If you’re coding an Android app and using the fantastic Glide library to load images in a RecyclerView, you’ll probably Google [glide recyclerview] to see if there is any gotchas like potential memory leaks or something. The first result in the SERP is the Glide docs about using RecyclerViewPreloader to load images ahead of a user scrolling. It’s kind of complicated to integrate and when I was setting it up, I asked myself is it even worth the bother compared to the gloriously simple
After investigation, I’m going to say a reluctant yes if a lot of your users will have poor Internet. If most of your users have good Internet, then it really makes no difference.

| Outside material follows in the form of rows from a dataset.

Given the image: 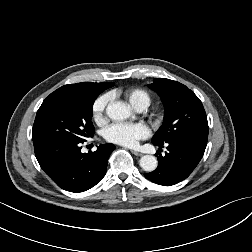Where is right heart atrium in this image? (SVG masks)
I'll list each match as a JSON object with an SVG mask.
<instances>
[{
	"label": "right heart atrium",
	"instance_id": "1",
	"mask_svg": "<svg viewBox=\"0 0 252 252\" xmlns=\"http://www.w3.org/2000/svg\"><path fill=\"white\" fill-rule=\"evenodd\" d=\"M108 101V95H102L94 101L92 105V116L95 122L100 123L104 120Z\"/></svg>",
	"mask_w": 252,
	"mask_h": 252
}]
</instances>
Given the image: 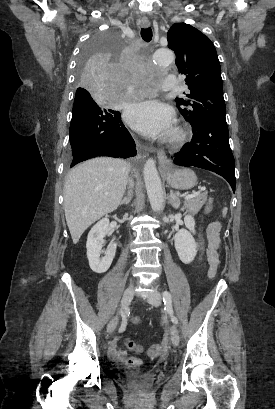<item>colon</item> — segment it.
<instances>
[{
	"label": "colon",
	"instance_id": "5ec220e1",
	"mask_svg": "<svg viewBox=\"0 0 275 409\" xmlns=\"http://www.w3.org/2000/svg\"><path fill=\"white\" fill-rule=\"evenodd\" d=\"M213 208V200L210 199L209 202L206 204L204 213L209 214L210 211ZM204 245H205V240L203 237L199 238V256L200 260L202 261L203 259V253H204ZM136 344L133 341H128L127 342V347L128 348H133ZM161 343L160 342H151L149 344V350H148V357L149 358H158L160 355V350H161Z\"/></svg>",
	"mask_w": 275,
	"mask_h": 409
}]
</instances>
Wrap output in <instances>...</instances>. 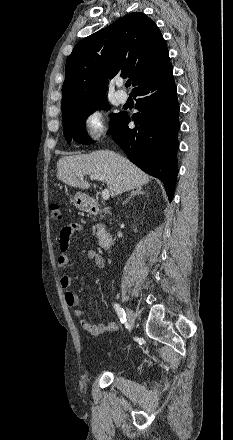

I recorded videos of an Espresso test that loads the RecyclerView fragment, on the left with no preloader and on the right with it enabled. Both tests are the same otherwise; sleeps for 15 seconds to give a chance for the preloader (or not) to work its magic, scrolls 10 times through the list while sleeping 1.5 seconds every scroll before finally sleeping 5 seconds at the last position. The Espresso tests were run on a tablet with Charles proxy throttling the connection at 1megabit. I put both videos side-by-side while trying to lineup the scrolls as closely as possible, it’s a small bit off but it’ll do:
You can judge the results for yourself. Sure, the preloader on the right does do something on a throttled connection of 1megabit while the user is scrolling through quickly. But at the end when the user stops for 5 seconds, the normal Glide has loaded a few images as you’d expect. I would say this is sufficient as a low bandwidth user probably only wants images to load where they’re spending time looking at.
Remember this is on a throttled connection. On most phones with good internet that can play Youtube videos all day, none of this matters and the preloader is definitely not worth the hassle.
Memory cache EngineKey
Another thing I noticed is how easy it is to miss the cache. Your EngineKey hashcode for your image in your preloader has to match exactly the image that’s loaded in the
onBindViewHolder or else it’ll be a fresh load. You can verify this by turning on Glide logging with
adb shell setprop log.tag.Engine VERBOSE and checking your LogCat for either ‘Loaded resource from cache’ or ‘Loaded resource from active resources’ for a memory cache hit or ‘Started new load’ for a miss. Your preloader and bind code might match exactly but the bind might implicity do a transform which will mean a different hashcode for the image. I had to specify
.override(640,640) in my code.
But it actually doesn’t really matter if Glide has to do a fresh load as the preloader has already saved the image to the disk cache assuming you got the URLs the same at least. So it’s probably not even noticeable.
Remember that RecyclerViewPreloader is for caching images in memory which in turn caches images to disk. But there’s easier ways to cache to disk only.
These are just a few of my findings while playing with Glide. It’s very possible I got things very wrong, so correct me in the comments if I did.